Придворный этикет был сведен к минимуму. Мне позволили ускоренно привести себя в порядок, после чего привели к императрице, в ее покои с видом на Дворцовую площадь.

— Я не хочу знать, какими средствами вы выяснили судьбу любовницы Аракчеева, а также исход дуэли флигель-адъютанта Новосильцева и поручика Чернова, — произнесла Мария Федоровна нервным тоном. — Для меня не имеет значения, прибегли вы к черному или светлому волшебству, науке или гадальным картам. Я жду от вас ответа на простой вопрос: что мне следует сделать, чтобы мой сын вернулся живым из нынешнего путешествия? Как его можно спасти?

Царица начинала говорить красиво, даже величественно.
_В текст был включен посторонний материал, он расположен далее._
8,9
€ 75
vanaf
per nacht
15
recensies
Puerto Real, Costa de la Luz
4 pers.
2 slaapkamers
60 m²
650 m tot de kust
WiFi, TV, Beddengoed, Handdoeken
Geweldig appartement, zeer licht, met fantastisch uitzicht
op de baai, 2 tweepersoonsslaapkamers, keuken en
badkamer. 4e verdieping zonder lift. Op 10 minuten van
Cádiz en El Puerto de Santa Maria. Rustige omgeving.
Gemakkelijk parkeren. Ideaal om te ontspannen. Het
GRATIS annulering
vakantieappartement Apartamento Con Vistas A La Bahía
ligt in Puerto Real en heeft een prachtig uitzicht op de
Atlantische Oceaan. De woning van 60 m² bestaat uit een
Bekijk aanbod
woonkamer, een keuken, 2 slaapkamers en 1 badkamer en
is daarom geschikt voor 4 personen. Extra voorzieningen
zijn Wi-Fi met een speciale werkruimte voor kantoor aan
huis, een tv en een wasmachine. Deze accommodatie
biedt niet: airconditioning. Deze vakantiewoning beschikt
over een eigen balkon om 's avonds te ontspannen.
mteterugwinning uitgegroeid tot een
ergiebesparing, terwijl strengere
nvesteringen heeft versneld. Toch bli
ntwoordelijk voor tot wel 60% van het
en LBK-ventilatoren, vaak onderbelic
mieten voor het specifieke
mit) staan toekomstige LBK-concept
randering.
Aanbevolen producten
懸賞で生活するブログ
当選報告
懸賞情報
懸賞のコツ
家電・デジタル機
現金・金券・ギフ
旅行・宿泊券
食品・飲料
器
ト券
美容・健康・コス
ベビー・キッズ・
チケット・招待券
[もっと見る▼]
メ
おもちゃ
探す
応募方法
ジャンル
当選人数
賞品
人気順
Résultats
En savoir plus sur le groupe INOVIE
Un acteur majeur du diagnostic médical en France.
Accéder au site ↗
Как ее незабвенная свекровь Екатерина II. Но к концу речи заторопилась, едва ли не выкрикнула.

Я посмотрела на собеседницу. Нервная, утомленная, но все же владеет собой. Буду откровенной.

— Ваше императорское величество, мне утешить вас или дать действенный совет?

— Для утешений есть придворные, — резко ответила Мария Федоровна. И добавила чуть мягче, зато не сдерживая тревоги: — Представьте, что речь идет о ваших детях.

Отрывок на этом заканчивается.